### Your objective
Transcribe the following entries word for word; no picture is to appear in the copy.

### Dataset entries
══════════════════════════════
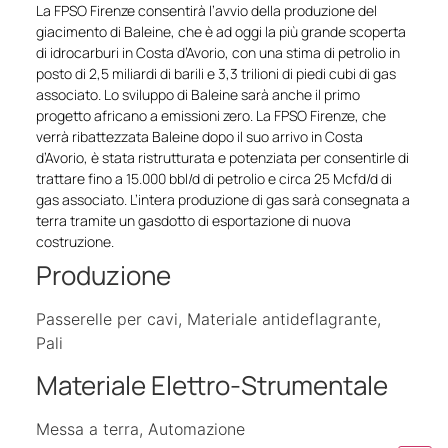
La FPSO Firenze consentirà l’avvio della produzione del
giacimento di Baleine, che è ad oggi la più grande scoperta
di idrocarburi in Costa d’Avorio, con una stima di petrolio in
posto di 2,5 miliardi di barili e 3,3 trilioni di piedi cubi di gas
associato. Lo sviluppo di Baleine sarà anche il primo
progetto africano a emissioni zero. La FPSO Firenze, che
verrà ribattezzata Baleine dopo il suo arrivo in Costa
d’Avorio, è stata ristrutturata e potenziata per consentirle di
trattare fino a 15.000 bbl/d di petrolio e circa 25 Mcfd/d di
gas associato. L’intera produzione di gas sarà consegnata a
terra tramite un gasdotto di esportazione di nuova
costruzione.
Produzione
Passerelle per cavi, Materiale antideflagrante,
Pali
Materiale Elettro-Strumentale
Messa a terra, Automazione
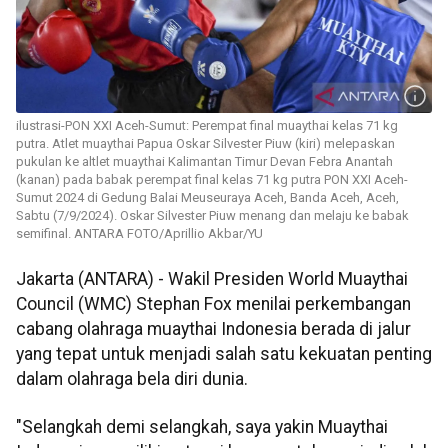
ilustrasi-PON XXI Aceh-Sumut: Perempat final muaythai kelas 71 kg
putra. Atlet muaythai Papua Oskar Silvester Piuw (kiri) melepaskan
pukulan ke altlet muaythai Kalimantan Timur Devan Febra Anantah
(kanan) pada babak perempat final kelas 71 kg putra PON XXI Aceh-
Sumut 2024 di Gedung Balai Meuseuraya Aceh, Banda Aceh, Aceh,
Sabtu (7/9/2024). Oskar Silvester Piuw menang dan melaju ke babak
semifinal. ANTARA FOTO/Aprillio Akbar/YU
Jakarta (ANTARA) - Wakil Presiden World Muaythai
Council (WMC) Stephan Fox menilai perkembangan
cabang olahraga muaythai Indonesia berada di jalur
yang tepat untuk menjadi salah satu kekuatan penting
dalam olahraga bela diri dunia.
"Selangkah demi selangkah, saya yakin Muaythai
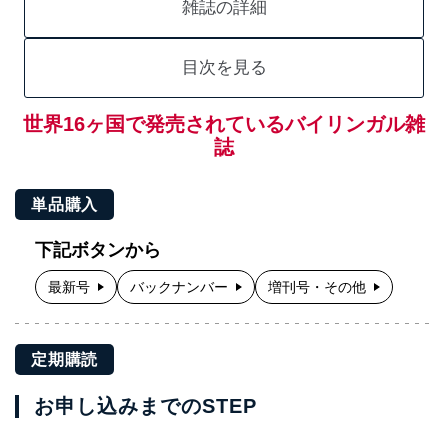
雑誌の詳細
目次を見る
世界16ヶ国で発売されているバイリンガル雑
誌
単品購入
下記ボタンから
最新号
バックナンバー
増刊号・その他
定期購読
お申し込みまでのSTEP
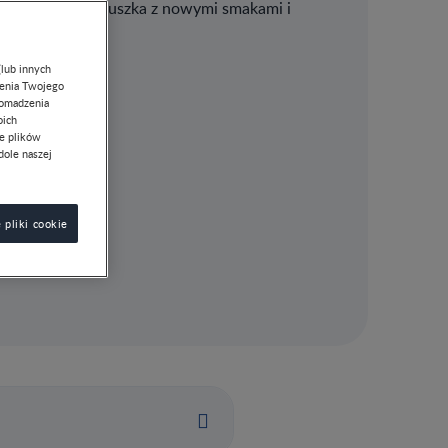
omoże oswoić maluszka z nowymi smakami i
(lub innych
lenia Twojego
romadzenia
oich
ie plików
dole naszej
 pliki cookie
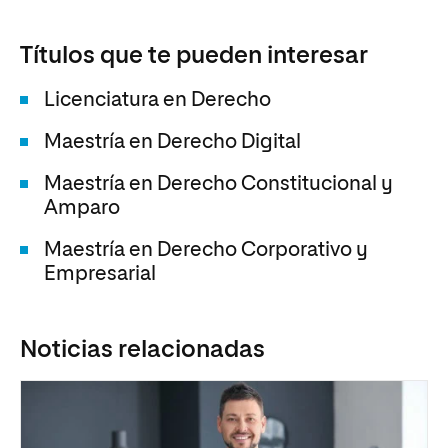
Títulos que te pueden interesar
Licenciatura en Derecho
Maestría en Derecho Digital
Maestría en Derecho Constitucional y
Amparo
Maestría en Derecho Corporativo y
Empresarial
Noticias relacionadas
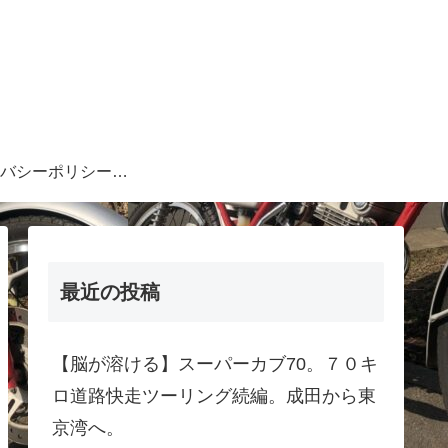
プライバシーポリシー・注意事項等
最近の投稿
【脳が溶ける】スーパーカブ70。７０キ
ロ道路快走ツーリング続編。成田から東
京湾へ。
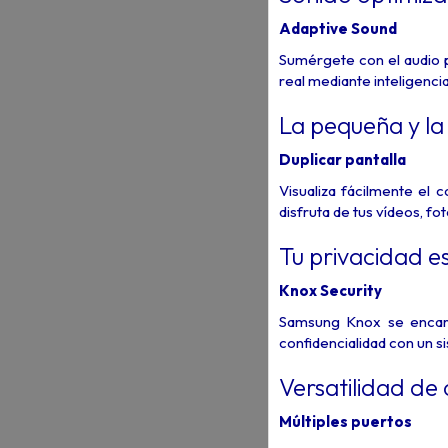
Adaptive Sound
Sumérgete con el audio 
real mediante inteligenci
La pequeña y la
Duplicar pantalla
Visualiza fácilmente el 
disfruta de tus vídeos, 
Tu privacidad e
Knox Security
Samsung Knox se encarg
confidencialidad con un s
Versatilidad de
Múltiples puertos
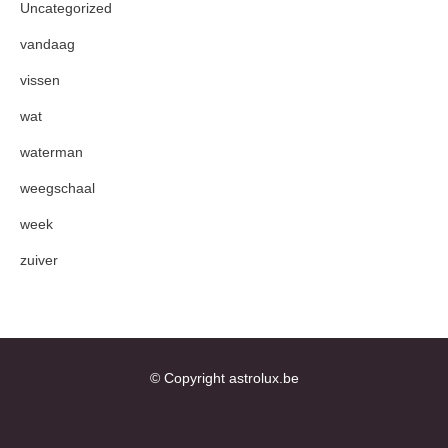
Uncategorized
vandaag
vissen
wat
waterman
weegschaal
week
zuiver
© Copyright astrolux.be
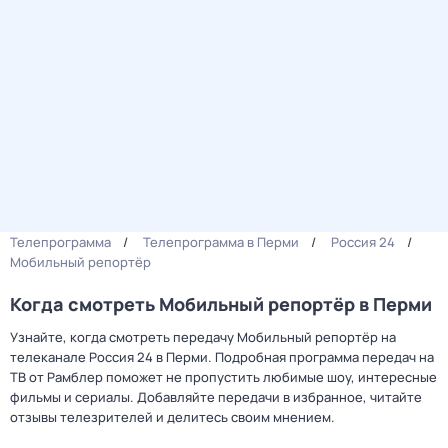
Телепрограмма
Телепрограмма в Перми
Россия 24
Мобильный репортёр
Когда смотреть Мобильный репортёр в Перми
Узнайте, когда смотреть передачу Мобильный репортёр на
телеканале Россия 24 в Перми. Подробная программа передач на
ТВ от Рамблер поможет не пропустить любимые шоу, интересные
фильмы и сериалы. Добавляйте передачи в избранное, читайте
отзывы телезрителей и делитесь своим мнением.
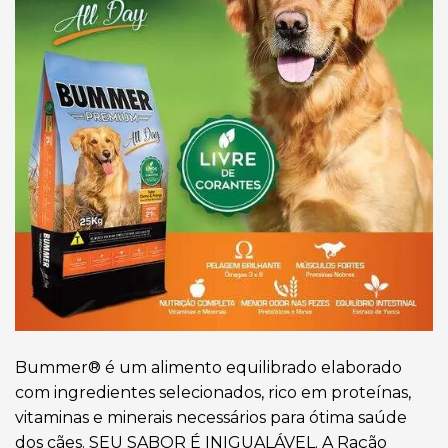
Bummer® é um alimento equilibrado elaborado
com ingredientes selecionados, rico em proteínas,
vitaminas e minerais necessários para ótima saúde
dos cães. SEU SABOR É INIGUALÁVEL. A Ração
══════════════════════════════
### Response for this exercise
La FPSO Firenze consentirà l’avvio della produzione del
giacimento di Baleine, che è ad oggi la più grande scoperta
di idrocarburi in Costa d’Avorio, con una stima di petrolio in
posto di 2,5 miliardi di barili e 3,3 trilioni di piedi cubi di gas
associato. Lo sviluppo di Baleine sarà anche il primo
progetto africano a emissioni zero. La FPSO Firenze, che
verrà ribattezzata Baleine dopo il suo arrivo in Costa
d’Avorio, è stata ristrutturata e potenziata per consentirle di
trattare fino a 15.000 bbl/d di petrolio e circa 25 Mcfd/d di
gas associato. L’intera produzione di gas sarà consegnata a
terra tramite un gasdotto di esportazione di nuova
costruzione.
Produzione
Passerelle per cavi, Materiale antideflagrante,
Pali
Materiale Elettro-Strumentale
Messa a terra, Automazione
ilustrasi-PON XXI Aceh-Sumut: Perempat final muaythai kelas 71 kg
putra. Atlet muaythai Papua Oskar Silvester Piuw (kiri) melepaskan
pukulan ke altlet muaythai Kalimantan Timur Devan Febra Anantah
(kanan) pada babak perempat final kelas 71 kg putra PON XXI Aceh-
Sumut 2024 di Gedung Balai Meuseuraya Aceh, Banda Aceh, Aceh,
Sabtu (7/9/2024). Oskar Silvester Piuw menang dan melaju ke babak
semifinal. ANTARA FOTO/Aprillio Akbar/YU
Jakarta (ANTARA) - Wakil Presiden World Muaythai
Council (WMC) Stephan Fox menilai perkembangan
cabang olahraga muaythai Indonesia berada di jalur
yang tepat untuk menjadi salah satu kekuatan penting
dalam olahraga bela diri dunia.
"Selangkah demi selangkah, saya yakin Muaythai
雑誌の詳細
目次を見る
世界16ヶ国で発売されているバイリンガル雑
誌
単品購入
下記ボタンから
最新号
バックナンバー
増刊号・その他
定期購読
お申し込みまでのSTEP
omoże oswoić maluszka z nowymi smakami i
(lub innych
lenia Twojego
romadzenia
oich
ie plików
dole naszej
 pliki cookie
Títulos que te pueden interesar
Licenciatura en Derecho
Maestría en Derecho Digital
Maestría en Derecho Constitucional y
Amparo
Maestría en Derecho Corporativo y
Empresarial
Noticias relacionadas
プライバシーポリシー・注意事項等
最近の投稿
【脳が溶ける】スーパーカブ70。７０キ
ロ道路快走ツーリング続編。成田から東
京湾へ。
Adaptive Sound
Sumérgete con el audio 
real mediante inteligenci
La pequeña y la
Duplicar pantalla
Visualiza fácilmente el 
disfruta de tus vídeos, 
Tu privacidad e
Knox Security
Samsung Knox se encarg
confidencialidad con un s
Versatilidad de
Múltiples puertos
Uncategorized
vandaag
vissen
wat
waterman
weegschaal
week
zuiver
© Copyright astrolux.be
Телепрограмма
Телепрограмма в Перми
Россия 24
Мобильный репортёр
Когда смотреть Мобильный репортёр в Перми
Узнайте, когда смотреть передачу Мобильный репортёр на
телеканале Россия 24 в Перми. Подробная программа передач на
ТВ от Рамблер поможет не пропустить любимые шоу, интересные
фильмы и сериалы. Добавляйте передачи в избранное, читайте
отзывы телезрителей и делитесь своим мнением.
Bummer® é um alimento equilibrado elaborado
com ingredientes selecionados, rico em proteínas,
vitaminas e minerais necessários para ótima saúde
dos cães. SEU SABOR É INIGUALÁVEL. A Ração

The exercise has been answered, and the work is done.